Railway station in Butzbach, Germany

Butzbach station is a station in the town of Butzbach in the German state of Hesse on the Main–Weser Railway. The station was formerly the starting point of the Butzbach–Lich Railway leading to Lich and Grünberg. The station is classified by Deutsche Bahn as a category 4 station.

==History==
The station was opened along with the Butzbach–Friedberg section of the Main–Weser Railway on 9 November 1850.

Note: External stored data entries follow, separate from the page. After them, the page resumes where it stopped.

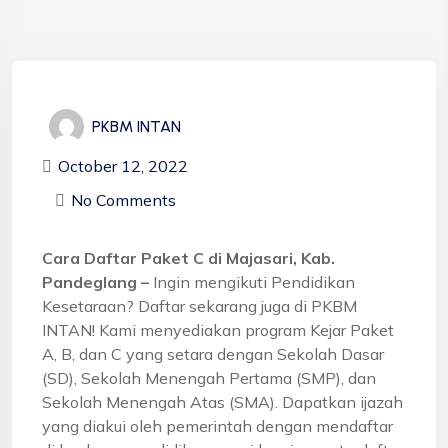
PKBM INTAN
October 12, 2022
No Comments
Cara Daftar Paket C di Majasari, Kab.
Pandeglang –
Ingin mengikuti Pendidikan
Kesetaraan? Daftar sekarang juga di PKBM
INTAN! Kami menyediakan program Kejar Paket
A, B, dan C yang setara dengan Sekolah Dasar
(SD), Sekolah Menengah Pertama (SMP), dan
Sekolah Menengah Atas (SMA). Dapatkan ijazah
yang diakui oleh pemerintah dengan mendaftar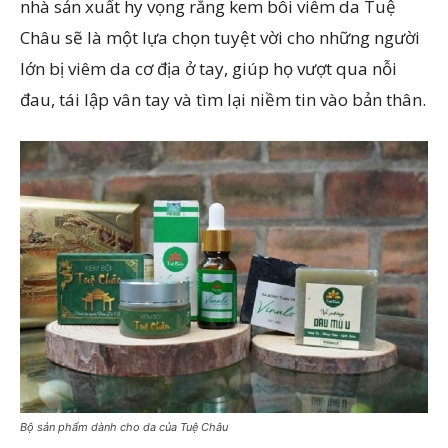
nhà sản xuất hy vọng rằng kem bôi viêm da Tuệ
Châu sẽ là một lựa chọn tuyệt vời cho những người
lớn bị viêm da cơ địa ở tay, giúp họ vượt qua nỗi
đau, tái lập vân tay và tìm lại niềm tin vào bản thân.
Bộ sản phẩm dành cho da của Tuệ Châu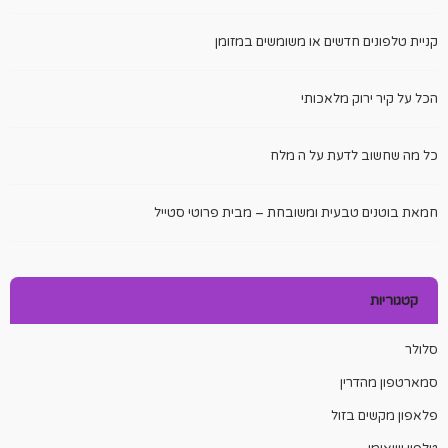
קניית טלפונים חדשים או משומשים במזומן
הכל על קיר ירוק מלאכותי
כל מה שחשוב לדעת על ה מלח
חמאת בוטנים טבעית ומשובחת – מבית פרוטי סטייל
קטגוריות
סלולר
סמארטפון מהדרין
פלאפון מקשים בזול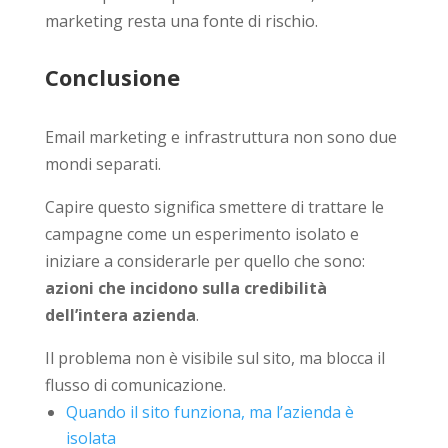
marketing resta una fonte di rischio.
Conclusione
Email marketing e infrastruttura non sono due
mondi separati.
Capire questo significa smettere di trattare le
campagne come un esperimento isolato e
iniziare a considerarle per quello che sono:
azioni che incidono sulla credibilità
dell’intera azienda
.
Il problema non è visibile sul sito, ma blocca il
flusso di comunicazione.
Quando il sito funziona, ma l’azienda è
isolata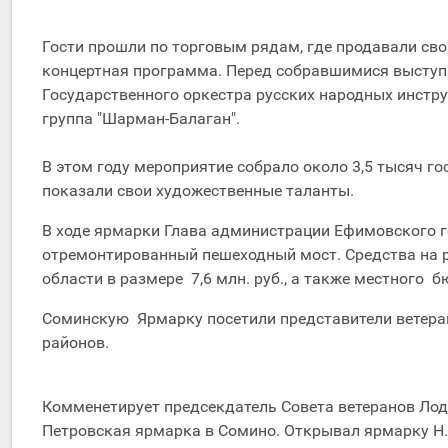
Гости прошли по торговым рядам, где продавали св
концертная программа. Перед собравшимися выступ
Государственного оркестра русских народных инстру
группа "Шарман-Балаган".
В этом году мероприятие собрало около 3,5 тысяч го
показали свои художественные таланты.
В ходе ярмарки Глава администрации Ефимовского 
отремонтированный пешеходный мост. Средства на 
области в размере 7,6 млн. руб., а также местного 
Соминскую Ярмарку посетили представители ветеран
районов.
Комменетирует предсекдатель Совета ветеранов Лоде
Петровская ярмарка в Сомино. Открывал ярмарку Н. 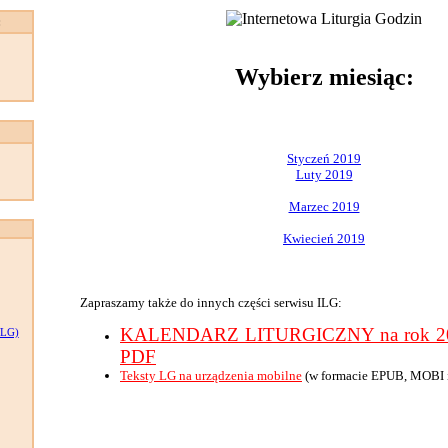
:
Wybierz miesiąc:
Styczeń 2019
Luty 2019
Marzec 2019
Kwiecień 2019
Zapraszamy także do innych części serwisu ILG:
KALENDARZ LITURGICZNY na rok 201
LG)
PDF
Teksty LG na urządzenia mobilne
(w formacie EPUB, MOBI 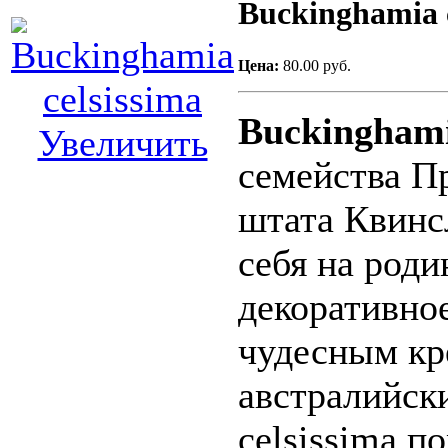
Buckinghamia c
Цена:
80.00 руб.
Buckinghami
Увеличить
семейства П
штата Квинсл
себя на роди
декоративное
чудесным кр
австралийск
celsissima п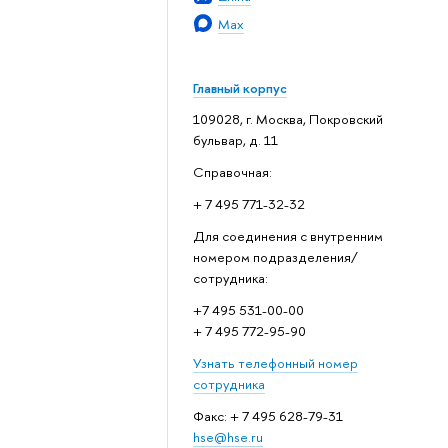
Max
Главный корпус
109028, г. Москва, Покровский
бульвар, д. 11
Справочная:
+ 7 495 771-32-32
Для соединения с внутренним
номером подразделения/
сотрудника:
+7 495 531-00-00
+ 7 495 772-95-90
Узнать телефонный номер
сотрудника
Факс: + 7 495 628-79-31
hse@hse.ru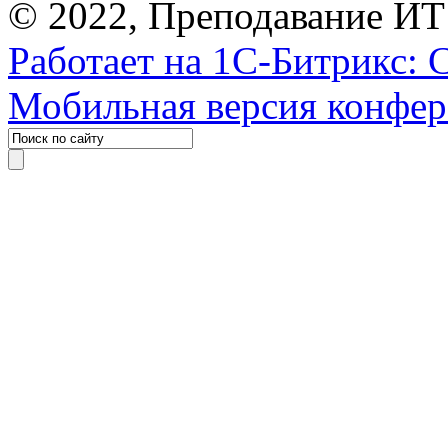
© 2022, Преподавание ИТ
Работает на 1С-Битрикс: 
Мобильная версия конфе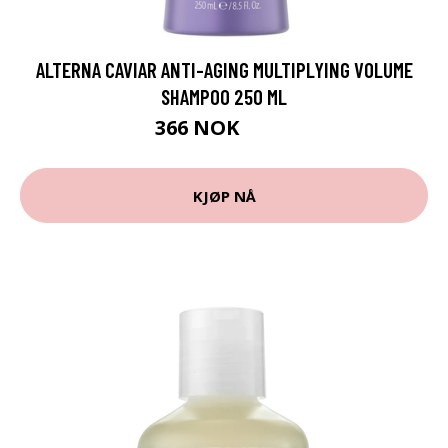
ALTERNA CAVIAR ANTI-AGING MULTIPLYING VOLUME
SHAMPOO 250 ML
366 NOK
488 NOK
KJØP NÅ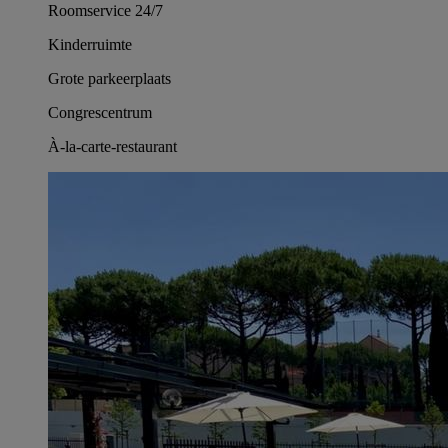
Roomservice 24/7
Kinderruimte
Grote parkeerplaats
Congrescentrum
À-la-carte-restaurant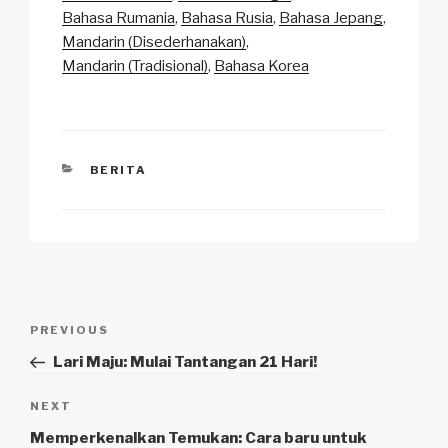
n
o
p
h
Bahasa Rumania
Bahasa Rusia
Bahasa Jepang
k
o
p
at
Mandarin (Disederhanakan)
k
Mandarin (Tradisional)
Bahasa Korea
CATEGORIES
BERITA
Navigasi
Previous
PREVIOUS
pos
Post
Lari Maju: Mulai Tantangan 21 Hari!
Next
NEXT
Post
Memperkenalkan Temukan: Cara baru untuk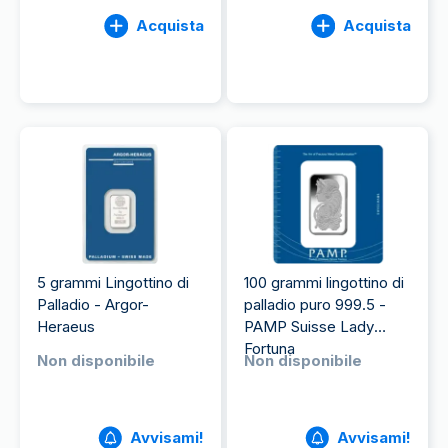
Acquista
Acquista
5 grammi Lingottino di
100 grammi lingottino di
Palladio - Argor-
palladio puro 999.5 -
Heraeus
PAMP Suisse Lady
Fortuna
Non disponibile
Non disponibile
Avvisami!
Avvisami!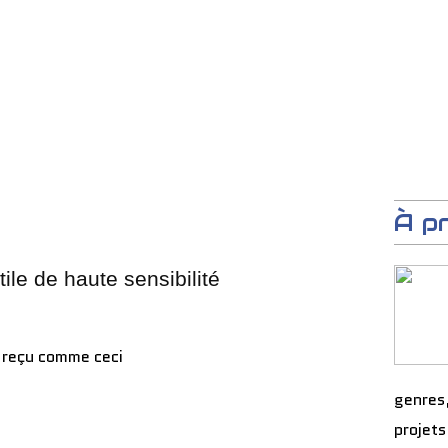
À p
ile de haute sensibilité
reçu comme ceci
genres
projets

On 28 March 1904, the Butzbach–Lich Railway was opened. This had its own station, Butzbach West station, next to the mainline station. From here, trains ran via Butzbach Ost, where the railway's operating base is still located, and Griedel to Lich Süd near the Gießen–Gelnhausen railway (also known as the Lahn-Kinzig Railway). The line was extended to Queckborn on 15 July 1909 and to Grünberg Süd on 1 August 1909, connecting with the Gießen–Fulda railway. Another line of the railway branched off at Griedel and ran through the Wetter valley to Bad Nauheim Nord, which could be worked throughout from 2 April 1910. The line from Butzbach Ost was extended to Ebersgöns on 13 May 1910, after a postponement from 1 May, and the final section from Ebersgöns to Oberkleen, then in the Prussian district of Wetzlar, was completed on 1 June 1910. Passenger services between Butzbach West and Butzbach Ost and between Griedel and Lich Süd ended on 27 May 1961, when the section from Hof- und Dorf-Güll to Lich Süd closed completely. The last passenger service between Butzbach Ost and Bad Nauheim Nord, and the last on the railway as a whole, ran on 31 May 1975.

==Services==

Butzbach station is no longer a railway junction. It is served by the Mittelhessen-Express services RB 40 and RB 41, which run coupled between Frankfurt Hauptbahnhof and Gießen. The two portions divide there: RB 41 continues via Marburg to Treysa, while RB 40 continues via Wetzlar and Herborn to Dillenburg. These services have been operated by Hessische Landesbahn since December 2023, when the line RB 37 between Frankfurt and Gießen was also introduced, serving all intermediate stations. Since the timetable change in December 2025, RB 40 and RB 41 have run hourly between Gießen and Frankfurt, calling only at Butzbach, Bad Nauheim and Friedberg. Some Regional-Express services on line RE 30 between Frankfurt and Kassel also call at Butzbach, mainly at peak times; most RE 30 trains run through without stopping.

==Accessibility==
Only platform 1 has step-free access; platforms 2 and 3 do not. All three platforms have passenger information displays and public address systems, but none has tactile guidance for blind and partially sighted passengers. Platform 1 is 76 cm high, while platforms 2 and 3 are 38 cm.

==Bus services and parking==
There is a large bus station at Butzbach station, which is served by regional and city buses to the city of Butzbach, the Butzbach suburbs and the surrounding villages and towns.

There is also a park and ride facility at the station, which is operated by the city of Butzbach.